Peterson again: “Absolutely—”

Leslie cleared his throat, making sure the suit mike was live before he did it. “Charlie? Elspeth's not here; you're in charge. What say we make it you and me, and the lieutenant and the master warrant can have our suits on override? That way, if they decide we don't know what we're doing, or if we look like we're about to go home the bloody hot way, they can yank us back on remote control?”

Leslie was proud of himself. His voice didn't even shiver. He sounded confident and a little bit amused, and the silence that followed told him they were thinking about it seriously. He tilted his head down and counted breaths, watching the gray-smeared planet spin between his boots.

If they'd been standing on the deck of the Montreal, Casey and Peterson would have been exchanging a long, opaque look. As it was, he was pretty sure they were burning up the private suit channels instead. He forced himself to breathe evenly — it wouldn't do him any good to pop a lung or wind up with nitrogen narcosis or… hell, he wasn't even sure what could go wrong if you were holding your breath in a space suit. And he was pretty sure he wasn't going to research it either. Some things, he was just as happy not knowing.
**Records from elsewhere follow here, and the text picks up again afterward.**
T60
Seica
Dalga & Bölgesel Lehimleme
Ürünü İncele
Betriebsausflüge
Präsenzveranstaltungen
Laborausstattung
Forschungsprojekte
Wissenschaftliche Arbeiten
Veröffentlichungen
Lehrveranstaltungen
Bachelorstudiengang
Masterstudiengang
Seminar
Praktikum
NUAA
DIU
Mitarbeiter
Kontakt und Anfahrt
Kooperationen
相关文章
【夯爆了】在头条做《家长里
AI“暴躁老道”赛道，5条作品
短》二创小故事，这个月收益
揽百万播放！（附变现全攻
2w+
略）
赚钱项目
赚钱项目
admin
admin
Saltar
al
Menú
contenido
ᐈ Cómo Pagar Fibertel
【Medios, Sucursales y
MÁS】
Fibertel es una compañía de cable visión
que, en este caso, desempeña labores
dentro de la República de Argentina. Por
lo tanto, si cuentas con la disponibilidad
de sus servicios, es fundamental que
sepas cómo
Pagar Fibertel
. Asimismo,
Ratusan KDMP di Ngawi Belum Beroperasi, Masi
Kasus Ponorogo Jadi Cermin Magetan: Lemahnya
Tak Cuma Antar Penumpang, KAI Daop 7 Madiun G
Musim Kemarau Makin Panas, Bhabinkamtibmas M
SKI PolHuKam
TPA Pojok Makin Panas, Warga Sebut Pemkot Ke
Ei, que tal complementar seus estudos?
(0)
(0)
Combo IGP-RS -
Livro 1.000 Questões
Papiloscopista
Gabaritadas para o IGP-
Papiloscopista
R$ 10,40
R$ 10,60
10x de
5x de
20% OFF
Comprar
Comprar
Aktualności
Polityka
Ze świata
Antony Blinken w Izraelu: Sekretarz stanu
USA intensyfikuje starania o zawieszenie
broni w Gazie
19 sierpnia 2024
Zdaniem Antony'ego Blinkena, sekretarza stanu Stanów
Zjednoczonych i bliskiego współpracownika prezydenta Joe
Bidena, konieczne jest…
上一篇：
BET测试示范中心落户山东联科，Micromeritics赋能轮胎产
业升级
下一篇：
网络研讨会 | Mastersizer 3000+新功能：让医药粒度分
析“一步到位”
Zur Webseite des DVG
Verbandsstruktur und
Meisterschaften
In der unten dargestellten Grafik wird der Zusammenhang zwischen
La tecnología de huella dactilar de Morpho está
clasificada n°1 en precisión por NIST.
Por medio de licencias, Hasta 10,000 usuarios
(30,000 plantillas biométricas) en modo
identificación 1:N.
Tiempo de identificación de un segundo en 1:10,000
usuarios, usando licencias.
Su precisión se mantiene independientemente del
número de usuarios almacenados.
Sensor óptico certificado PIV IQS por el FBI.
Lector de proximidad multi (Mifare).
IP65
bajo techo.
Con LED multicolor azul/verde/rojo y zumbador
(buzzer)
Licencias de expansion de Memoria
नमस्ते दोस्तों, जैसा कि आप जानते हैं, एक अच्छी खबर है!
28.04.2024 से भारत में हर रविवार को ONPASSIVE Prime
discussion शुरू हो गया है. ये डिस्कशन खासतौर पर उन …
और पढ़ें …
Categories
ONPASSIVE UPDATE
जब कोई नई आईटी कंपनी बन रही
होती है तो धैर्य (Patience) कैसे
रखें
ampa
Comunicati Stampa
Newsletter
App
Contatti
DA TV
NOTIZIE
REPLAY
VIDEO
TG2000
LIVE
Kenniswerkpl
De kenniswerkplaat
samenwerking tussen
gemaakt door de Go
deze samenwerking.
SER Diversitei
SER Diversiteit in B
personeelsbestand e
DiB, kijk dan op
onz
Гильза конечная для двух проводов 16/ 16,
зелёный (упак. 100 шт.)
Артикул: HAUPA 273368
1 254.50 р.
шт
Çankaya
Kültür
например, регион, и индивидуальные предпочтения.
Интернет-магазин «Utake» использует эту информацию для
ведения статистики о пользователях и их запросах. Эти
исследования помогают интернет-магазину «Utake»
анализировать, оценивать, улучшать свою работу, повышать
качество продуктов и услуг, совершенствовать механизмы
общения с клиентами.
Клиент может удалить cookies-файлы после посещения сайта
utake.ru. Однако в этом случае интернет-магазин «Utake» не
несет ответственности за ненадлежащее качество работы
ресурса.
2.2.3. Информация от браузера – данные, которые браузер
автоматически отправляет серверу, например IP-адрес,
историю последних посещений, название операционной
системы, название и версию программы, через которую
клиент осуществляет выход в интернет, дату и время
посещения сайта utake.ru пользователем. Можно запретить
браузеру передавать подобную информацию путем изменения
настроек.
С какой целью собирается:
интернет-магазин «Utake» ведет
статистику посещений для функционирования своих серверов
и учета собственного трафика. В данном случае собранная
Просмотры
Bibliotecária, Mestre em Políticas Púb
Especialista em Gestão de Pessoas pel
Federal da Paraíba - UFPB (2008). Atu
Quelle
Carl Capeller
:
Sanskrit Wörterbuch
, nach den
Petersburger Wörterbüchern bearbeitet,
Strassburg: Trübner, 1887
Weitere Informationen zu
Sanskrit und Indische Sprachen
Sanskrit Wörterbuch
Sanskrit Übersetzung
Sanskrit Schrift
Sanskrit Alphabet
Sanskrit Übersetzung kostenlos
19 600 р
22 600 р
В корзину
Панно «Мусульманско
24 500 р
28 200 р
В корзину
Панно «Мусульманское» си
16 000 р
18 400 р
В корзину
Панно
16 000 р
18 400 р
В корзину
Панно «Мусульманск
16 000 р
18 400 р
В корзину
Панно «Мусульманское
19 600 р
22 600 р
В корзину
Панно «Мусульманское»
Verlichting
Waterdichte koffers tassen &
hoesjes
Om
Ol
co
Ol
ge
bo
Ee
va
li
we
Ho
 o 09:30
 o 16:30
“All right,” Casey said. “All right, Leslie. It's what we're here for”—and he could hear her knobby shoulders rolling in a shrug—“although I don't like you boys taking point.”

“Somebody's got to,” Charlie said, while Leslie was still looking for the words. “And it's stupid to risk all of us. Just let us have control of the attitude jets unless it looks like we're getting into trouble. All right?”

“Yeah,” Casey said, and Peterson said “Roger.” And Charlie turned his entire suit to look at Jeremy, as Corporal Letourneau drifted up beside him and started working the carabiners loose. “Jer? Dr. Kirkpatrick?”

“You're goddamned welcome to it, old son,” Jeremy answered from a spot two meters behind Casey. “I'll be pleased to admit yours is bigger than mine. I'll float here and take pictures.”

“Beauty,” Leslie answered, and unclipped the lines from his belt. The gloves made him fumble, but they hid the fact that his hands were shaking, and they kept him from having to look up, away from the spinning earth, in the direction that they were going. “Bob's your uncle. Here we go. Oh, bloody lovely, Jer; look at that.” The line still in his gauntlet, he pointed.

“Les?” Jeremy slid past Jen Casey in an eddy of vapor and leaned on Leslie's shoulder. Miscalculated inertia set them spinning slowly, but Leslie grabbed Jeremy's gauntlet left-handed and got them both stable before Peterson had to intervene.

He looked up at the astronauts and grinned, and this time he was sure they saw it, even through the helmet. “See? No worries. Piece of cake.”

“Les, what did you see?”

He pointed down again. “The Great Wall of China. Look.”

The others looked, and exclaimed. “That used to be the only man-made object you could see from space, supposedly,” Jen said. “Before electric lights. Before the beanstalks.”

“Pretty story,” Les answered.

Charlie's chuckle cut him off. “Pity it's happy horse shit.”

“Charles.” Leslie loaded his voice with teasing disapproval. He used his attitude jets to tilt himself forward, peering through the sunlit thin spot in the pall of dust to see if he could pick out that spider-fine thread again. He could, just barely. “It's not horse shit. It's a beginner story, is all.”

“A beginner story?” Casey, the apt pupil. Of course.

“A story that's part of the truth, but only the uncomplicated part,” Leslie explained. Which was a beginner story in itself, and the circularity pleased him almost as much as the tricksterish unfairness of it all.

“Oh.” She paused, and he could almost feel her thinking. “So what else is man-made that you can see from space, then? That's not lights? Or beanstalks?”

“The Sahara Desert,” Charlie answered. And before anybody could comment further, he moved forward, and Leslie stuck by his side as if they had planned it like that.